• **Goal of the exercise**:
Write out each record again exactly as it stands.

** Data shown follows **

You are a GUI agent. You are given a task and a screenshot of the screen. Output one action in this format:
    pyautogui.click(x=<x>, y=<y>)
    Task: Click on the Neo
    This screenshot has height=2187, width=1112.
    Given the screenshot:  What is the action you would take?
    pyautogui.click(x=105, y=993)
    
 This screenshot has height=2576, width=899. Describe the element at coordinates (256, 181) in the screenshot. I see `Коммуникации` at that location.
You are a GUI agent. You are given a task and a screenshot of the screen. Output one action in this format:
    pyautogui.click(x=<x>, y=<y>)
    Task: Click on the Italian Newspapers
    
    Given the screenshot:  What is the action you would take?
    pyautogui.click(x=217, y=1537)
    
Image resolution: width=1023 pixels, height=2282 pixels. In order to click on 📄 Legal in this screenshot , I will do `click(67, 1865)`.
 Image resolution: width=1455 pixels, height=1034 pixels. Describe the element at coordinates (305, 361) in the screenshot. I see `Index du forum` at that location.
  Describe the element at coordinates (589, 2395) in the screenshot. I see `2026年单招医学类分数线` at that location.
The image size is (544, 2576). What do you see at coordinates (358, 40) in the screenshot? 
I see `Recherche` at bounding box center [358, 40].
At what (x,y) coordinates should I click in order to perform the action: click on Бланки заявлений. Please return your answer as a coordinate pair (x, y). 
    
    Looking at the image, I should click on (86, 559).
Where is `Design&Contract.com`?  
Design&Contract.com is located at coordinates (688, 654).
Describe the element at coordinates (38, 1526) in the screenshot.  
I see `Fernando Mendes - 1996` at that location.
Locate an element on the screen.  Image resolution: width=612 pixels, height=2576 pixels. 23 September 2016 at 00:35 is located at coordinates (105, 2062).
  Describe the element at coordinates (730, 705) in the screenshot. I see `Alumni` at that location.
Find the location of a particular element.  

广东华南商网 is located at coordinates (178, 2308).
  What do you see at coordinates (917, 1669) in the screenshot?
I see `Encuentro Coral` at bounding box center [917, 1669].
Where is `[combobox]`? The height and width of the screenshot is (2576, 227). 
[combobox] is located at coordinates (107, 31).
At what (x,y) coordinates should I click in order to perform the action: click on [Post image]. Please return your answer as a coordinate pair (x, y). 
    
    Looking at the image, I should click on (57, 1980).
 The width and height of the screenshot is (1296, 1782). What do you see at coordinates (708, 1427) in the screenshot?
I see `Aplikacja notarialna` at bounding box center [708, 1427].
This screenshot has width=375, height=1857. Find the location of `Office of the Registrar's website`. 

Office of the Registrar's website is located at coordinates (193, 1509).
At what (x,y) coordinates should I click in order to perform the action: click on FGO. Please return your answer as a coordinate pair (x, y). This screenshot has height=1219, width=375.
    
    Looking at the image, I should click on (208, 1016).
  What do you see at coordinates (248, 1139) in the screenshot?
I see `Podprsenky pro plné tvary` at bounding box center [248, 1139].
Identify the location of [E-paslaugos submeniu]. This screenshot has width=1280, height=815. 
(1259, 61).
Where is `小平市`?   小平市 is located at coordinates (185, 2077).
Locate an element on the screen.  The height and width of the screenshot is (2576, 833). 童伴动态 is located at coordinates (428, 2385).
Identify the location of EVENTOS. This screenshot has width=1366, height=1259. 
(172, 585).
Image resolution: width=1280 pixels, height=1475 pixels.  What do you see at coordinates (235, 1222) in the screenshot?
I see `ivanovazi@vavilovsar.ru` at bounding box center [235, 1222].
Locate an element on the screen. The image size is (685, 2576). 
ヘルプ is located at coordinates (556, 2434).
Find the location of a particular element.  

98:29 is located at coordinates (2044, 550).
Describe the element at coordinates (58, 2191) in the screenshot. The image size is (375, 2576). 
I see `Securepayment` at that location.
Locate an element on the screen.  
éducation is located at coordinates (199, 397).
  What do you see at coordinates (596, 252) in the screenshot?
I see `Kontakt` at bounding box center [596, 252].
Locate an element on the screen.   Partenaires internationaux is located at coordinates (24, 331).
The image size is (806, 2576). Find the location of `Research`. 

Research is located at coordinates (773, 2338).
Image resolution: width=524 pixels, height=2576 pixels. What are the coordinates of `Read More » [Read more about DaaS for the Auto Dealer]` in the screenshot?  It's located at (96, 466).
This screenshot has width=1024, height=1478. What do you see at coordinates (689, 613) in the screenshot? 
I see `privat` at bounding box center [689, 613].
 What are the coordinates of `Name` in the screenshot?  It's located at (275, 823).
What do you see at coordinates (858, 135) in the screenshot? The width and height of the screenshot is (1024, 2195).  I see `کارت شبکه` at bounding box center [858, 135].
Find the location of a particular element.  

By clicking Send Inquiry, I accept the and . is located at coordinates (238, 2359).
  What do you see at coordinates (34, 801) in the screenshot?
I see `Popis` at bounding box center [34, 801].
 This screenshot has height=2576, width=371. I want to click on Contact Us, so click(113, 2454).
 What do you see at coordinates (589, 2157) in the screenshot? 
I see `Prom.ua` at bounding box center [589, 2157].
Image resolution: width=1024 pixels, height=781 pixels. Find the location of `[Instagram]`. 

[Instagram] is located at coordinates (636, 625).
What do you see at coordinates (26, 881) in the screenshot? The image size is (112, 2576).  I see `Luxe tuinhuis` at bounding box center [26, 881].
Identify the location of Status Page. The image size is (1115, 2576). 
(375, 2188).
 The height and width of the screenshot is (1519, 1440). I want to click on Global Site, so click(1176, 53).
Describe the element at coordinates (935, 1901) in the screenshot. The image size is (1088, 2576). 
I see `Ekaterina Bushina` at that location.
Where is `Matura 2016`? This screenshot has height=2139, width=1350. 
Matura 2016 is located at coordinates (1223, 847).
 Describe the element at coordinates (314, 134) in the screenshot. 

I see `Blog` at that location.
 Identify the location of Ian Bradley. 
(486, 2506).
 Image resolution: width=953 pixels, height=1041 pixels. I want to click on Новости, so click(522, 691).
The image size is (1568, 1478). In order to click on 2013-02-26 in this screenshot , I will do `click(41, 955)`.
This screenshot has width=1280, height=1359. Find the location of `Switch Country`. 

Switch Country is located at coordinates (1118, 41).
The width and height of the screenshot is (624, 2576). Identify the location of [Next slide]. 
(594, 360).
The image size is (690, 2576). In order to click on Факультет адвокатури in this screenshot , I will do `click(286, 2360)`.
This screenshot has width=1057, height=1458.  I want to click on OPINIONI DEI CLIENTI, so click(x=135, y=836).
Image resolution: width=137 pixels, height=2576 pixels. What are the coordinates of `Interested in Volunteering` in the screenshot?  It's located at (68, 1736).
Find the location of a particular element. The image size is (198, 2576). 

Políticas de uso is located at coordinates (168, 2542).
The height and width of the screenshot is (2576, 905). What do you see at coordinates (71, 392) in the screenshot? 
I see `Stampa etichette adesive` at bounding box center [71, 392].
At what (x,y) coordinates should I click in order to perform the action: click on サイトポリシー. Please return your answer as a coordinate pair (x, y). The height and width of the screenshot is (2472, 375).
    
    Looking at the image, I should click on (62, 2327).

** End of Data shown **

• **Solution to this exercise**:
You are a GUI agent. You are given a task and a screenshot of the screen. Output one action in this format:
    pyautogui.click(x=<x>, y=<y>)
    Task: Click on the Neo
    This screenshot has height=2187, width=1112.
    Given the screenshot:  What is the action you would take?
    pyautogui.click(x=105, y=993)
    
 This screenshot has height=2576, width=899. Describe the element at coordinates (256, 181) in the screenshot. I see `Коммуникации` at that location.
You are a GUI agent. You are given a task and a screenshot of the screen. Output one action in this format:
    pyautogui.click(x=<x>, y=<y>)
    Task: Click on the Italian Newspapers
    
    Given the screenshot:  What is the action you would take?
    pyautogui.click(x=217, y=1537)
    
Image resolution: width=1023 pixels, height=2282 pixels. In order to click on 📄 Legal in this screenshot , I will do `click(67, 1865)`.
 Image resolution: width=1455 pixels, height=1034 pixels. Describe the element at coordinates (305, 361) in the screenshot. I see `Index du forum` at that location.
  Describe the element at coordinates (589, 2395) in the screenshot. I see `2026年单招医学类分数线` at that location.
The image size is (544, 2576). What do you see at coordinates (358, 40) in the screenshot? 
I see `Recherche` at bounding box center [358, 40].
At what (x,y) coordinates should I click in order to perform the action: click on Бланки заявлений. Please return your answer as a coordinate pair (x, y). 
    
    Looking at the image, I should click on (86, 559).
Where is `Design&Contract.com`?  
Design&Contract.com is located at coordinates (688, 654).
Describe the element at coordinates (38, 1526) in the screenshot.  
I see `Fernando Mendes - 1996` at that location.
Locate an element on the screen.  Image resolution: width=612 pixels, height=2576 pixels. 23 September 2016 at 00:35 is located at coordinates (105, 2062).
  Describe the element at coordinates (730, 705) in the screenshot. I see `Alumni` at that location.
Find the location of a particular element.  

广东华南商网 is located at coordinates (178, 2308).
  What do you see at coordinates (917, 1669) in the screenshot?
I see `Encuentro Coral` at bounding box center [917, 1669].
Where is `[combobox]`? The height and width of the screenshot is (2576, 227). 
[combobox] is located at coordinates (107, 31).
At what (x,y) coordinates should I click in order to perform the action: click on [Post image]. Please return your answer as a coordinate pair (x, y). 
    
    Looking at the image, I should click on (57, 1980).
 The width and height of the screenshot is (1296, 1782). What do you see at coordinates (708, 1427) in the screenshot?
I see `Aplikacja notarialna` at bounding box center [708, 1427].
This screenshot has width=375, height=1857. Find the location of `Office of the Registrar's website`. 

Office of the Registrar's website is located at coordinates (193, 1509).
At what (x,y) coordinates should I click in order to perform the action: click on FGO. Please return your answer as a coordinate pair (x, y). This screenshot has height=1219, width=375.
    
    Looking at the image, I should click on (208, 1016).
  What do you see at coordinates (248, 1139) in the screenshot?
I see `Podprsenky pro plné tvary` at bounding box center [248, 1139].
Identify the location of [E-paslaugos submeniu]. This screenshot has width=1280, height=815. 
(1259, 61).
Where is `小平市`?   小平市 is located at coordinates (185, 2077).
Locate an element on the screen.  The height and width of the screenshot is (2576, 833). 童伴动态 is located at coordinates (428, 2385).
Identify the location of EVENTOS. This screenshot has width=1366, height=1259. 
(172, 585).
Image resolution: width=1280 pixels, height=1475 pixels.  What do you see at coordinates (235, 1222) in the screenshot?
I see `ivanovazi@vavilovsar.ru` at bounding box center [235, 1222].
Locate an element on the screen. The image size is (685, 2576). 
ヘルプ is located at coordinates (556, 2434).
Find the location of a particular element.  

98:29 is located at coordinates (2044, 550).
Describe the element at coordinates (58, 2191) in the screenshot. The image size is (375, 2576). 
I see `Securepayment` at that location.
Locate an element on the screen.  
éducation is located at coordinates (199, 397).
  What do you see at coordinates (596, 252) in the screenshot?
I see `Kontakt` at bounding box center [596, 252].
Locate an element on the screen.   Partenaires internationaux is located at coordinates (24, 331).
The image size is (806, 2576). Find the location of `Research`. 

Research is located at coordinates (773, 2338).
Image resolution: width=524 pixels, height=2576 pixels. What are the coordinates of `Read More » [Read more about DaaS for the Auto Dealer]` in the screenshot?  It's located at (96, 466).
This screenshot has width=1024, height=1478. What do you see at coordinates (689, 613) in the screenshot? 
I see `privat` at bounding box center [689, 613].
 What are the coordinates of `Name` in the screenshot?  It's located at (275, 823).
What do you see at coordinates (858, 135) in the screenshot? The width and height of the screenshot is (1024, 2195).  I see `کارت شبکه` at bounding box center [858, 135].
Find the location of a particular element.  

By clicking Send Inquiry, I accept the and . is located at coordinates (238, 2359).
  What do you see at coordinates (34, 801) in the screenshot?
I see `Popis` at bounding box center [34, 801].
 This screenshot has height=2576, width=371. I want to click on Contact Us, so click(113, 2454).
 What do you see at coordinates (589, 2157) in the screenshot? 
I see `Prom.ua` at bounding box center [589, 2157].
Image resolution: width=1024 pixels, height=781 pixels. Find the location of `[Instagram]`. 

[Instagram] is located at coordinates (636, 625).
What do you see at coordinates (26, 881) in the screenshot? The image size is (112, 2576).  I see `Luxe tuinhuis` at bounding box center [26, 881].
Identify the location of Status Page. The image size is (1115, 2576). 
(375, 2188).
 The height and width of the screenshot is (1519, 1440). I want to click on Global Site, so click(1176, 53).
Describe the element at coordinates (935, 1901) in the screenshot. The image size is (1088, 2576). 
I see `Ekaterina Bushina` at that location.
Where is `Matura 2016`? This screenshot has height=2139, width=1350. 
Matura 2016 is located at coordinates (1223, 847).
 Describe the element at coordinates (314, 134) in the screenshot. 

I see `Blog` at that location.
 Identify the location of Ian Bradley. 
(486, 2506).
 Image resolution: width=953 pixels, height=1041 pixels. I want to click on Новости, so click(522, 691).
The image size is (1568, 1478). In order to click on 2013-02-26 in this screenshot , I will do `click(41, 955)`.
This screenshot has width=1280, height=1359. Find the location of `Switch Country`. 

Switch Country is located at coordinates (1118, 41).
The width and height of the screenshot is (624, 2576). Identify the location of [Next slide]. 
(594, 360).
The image size is (690, 2576). In order to click on Факультет адвокатури in this screenshot , I will do `click(286, 2360)`.
This screenshot has width=1057, height=1458.  I want to click on OPINIONI DEI CLIENTI, so click(x=135, y=836).
Image resolution: width=137 pixels, height=2576 pixels. What are the coordinates of `Interested in Volunteering` in the screenshot?  It's located at (68, 1736).
Find the location of a particular element. The image size is (198, 2576). 

Políticas de uso is located at coordinates (168, 2542).
The height and width of the screenshot is (2576, 905). What do you see at coordinates (71, 392) in the screenshot? 
I see `Stampa etichette adesive` at bounding box center [71, 392].
At what (x,y) coordinates should I click in order to perform the action: click on サイトポリシー. Please return your answer as a coordinate pair (x, y). The height and width of the screenshot is (2472, 375).
    
    Looking at the image, I should click on (62, 2327).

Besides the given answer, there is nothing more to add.